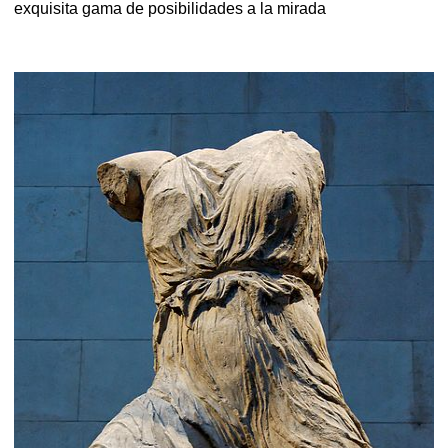
exquisita gama de posibilidades a la mirada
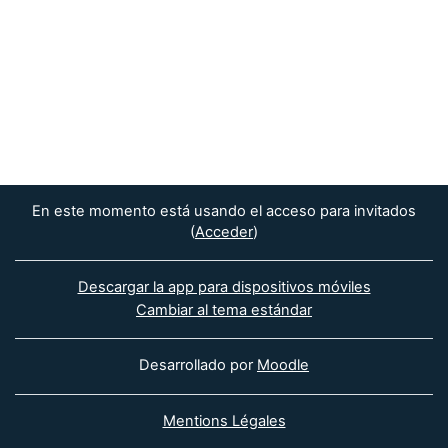
En este momento está usando el acceso para invitados
(
Acceder
)
Descargar la app para dispositivos móviles
Cambiar al tema estándar
Desarrollado por
Moodle
Mentions Légales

····················

Reproduce every line of the material above, but drop the pictures.

## Solution to this task
exquisita gama de posibilidades a la mirada
En este momento está usando el acceso para invitados
(
Acceder
)
Descargar la app para dispositivos móviles
Cambiar al tema estándar
Desarrollado por
Moodle
Mentions Légales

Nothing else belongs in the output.